Ni eran tres, ni eren reyes, ni eran magos, pero sí que existieron y existen.

Existieron, porque están refrendados por el Evangelio, el libro más documentado del mundo y porque todo lo que dice el Evangelio sobre los Reyes Magos de Oriente está, a su vez, refrendado por lo que sabemos de aquellos estudiosos de las estrellas, a mitad de camino entre la astronomía y la astrología, que conocían las Escrituras hebraicas al dedillo. 

Existieron los Reyes Magos… y existen, porque “no es Dios de muertos, sino de vivos”. Dios vive, como viven todos y cada uno de los hombres que en el mundo han sido. O en el Cielo, o en el purgatorio o en el infierno, pero viven. Tranquilos, no se agiten, no he enloquecido, sólo digo lo que han creído millones de cristianos desde la Redención. Melchor, Gaspar y Baltasar (por cierto, los nombres no son evangelio, son tradición) viven. No es Dios de muertos sino de vivos.
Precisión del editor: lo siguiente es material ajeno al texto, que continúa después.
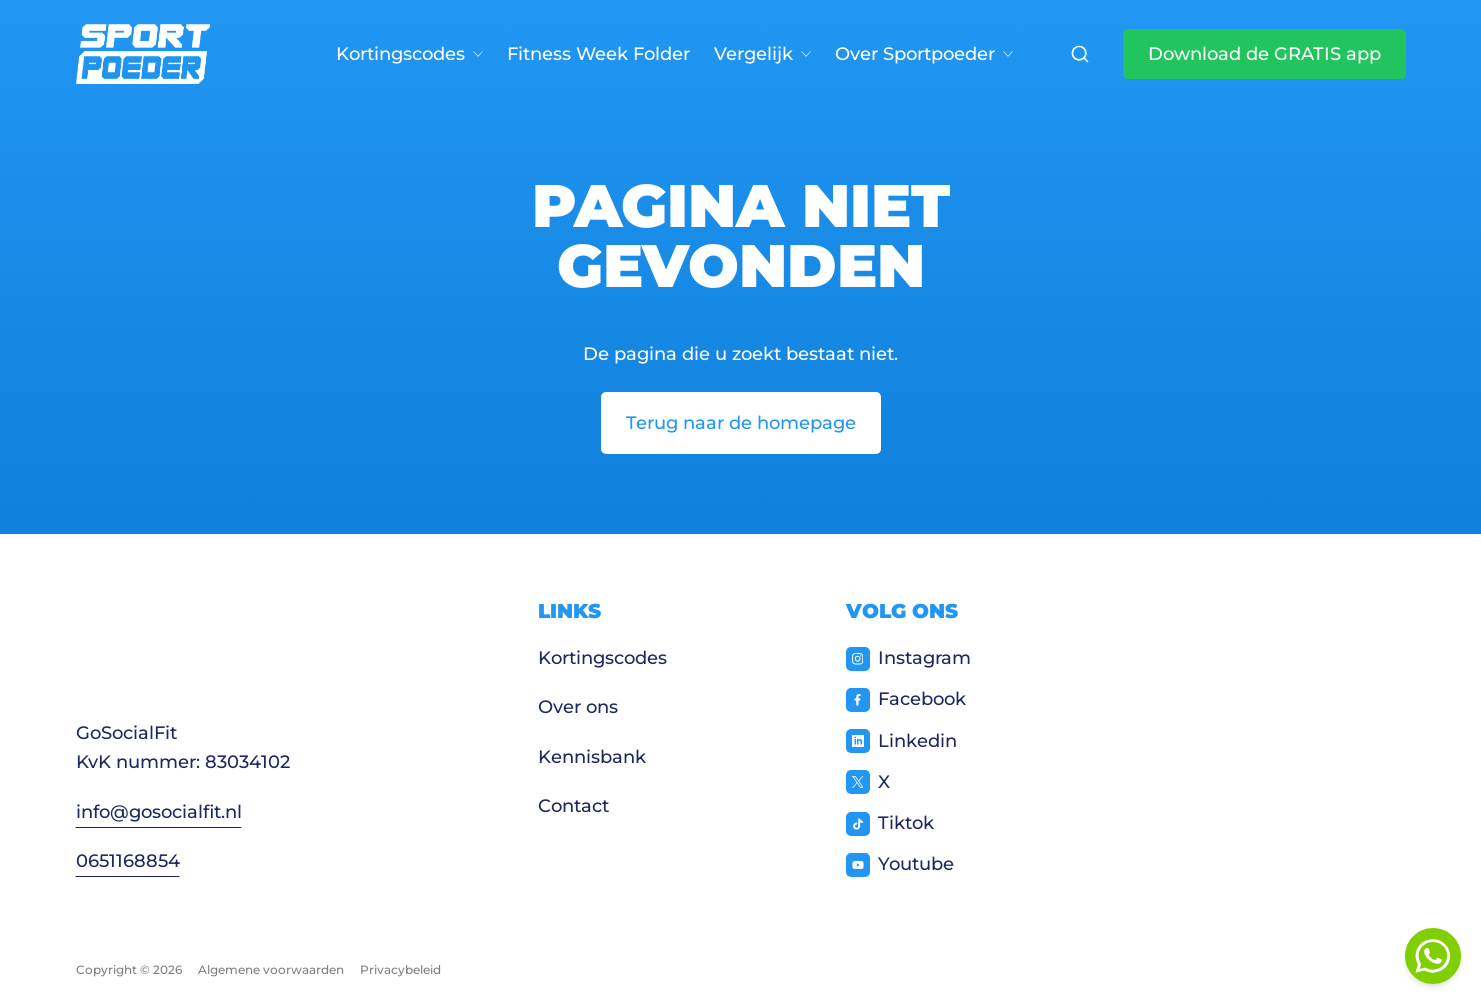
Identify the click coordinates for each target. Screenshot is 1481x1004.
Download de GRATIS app (1264, 54)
El que no existe es Papá Noel. Verán: la cosa empieza en el siglo IV con San Nicolás, que no era de Bari sino de la ciudad turca de Mira. Lo que ocurre es que cuando los moros -perdón, musulmanes- se hicieron con Asia Menor, los de Bari se adelantaron a los venecianos y robaron de Turquía los restos de su venerado obispo San Nicolás, muerto 1.000 años atrás y que, desde entonces, se quedó en San Nicolás de Bari.

Un santo muy querido en todo el orbe cristiano, del que se cuentan pocas historias y abundantes leyendas. Entre otras, una muy truculenta, de la que les ahorro detalles, sobre el salvamento de unos niños.

De ahí surgió el obispo que hacía regalos a los niños, y se creyó que un buen día para ejercitar tan alegre labor era el día de Navidad.

Ocurrió, sin embargo, que a los holandeses, un pueblo entre los que se encuentra alguno de nuestros peores ciudadanos, les gustó lo de los regalos navideños pero no podían aceptar a un santo católico llegado de Italia (San Nicolás había sido traducido por Santa Claus en Centroeuropa). A los orangistas y protestantones holandeses no les mola lo de los santos así que le cambiaron el nombre y la personalidad del santo regalador, y le convirtieron en una especie de elfo nórdico, esclavo del colesterol, de risa boba y necesitado de un poco de ejercicio, costumbre que extendieron como una peste por todo el mundo anglosajón. Le llamaron Papá Navidad, porque eran así de cursis y la cosa acabó en Papá Noel.

Así que a mí, señores, los regalos me los traen, cada 6 de enero, Melchor Gaspar y Baltasar. ¿Pasa algo?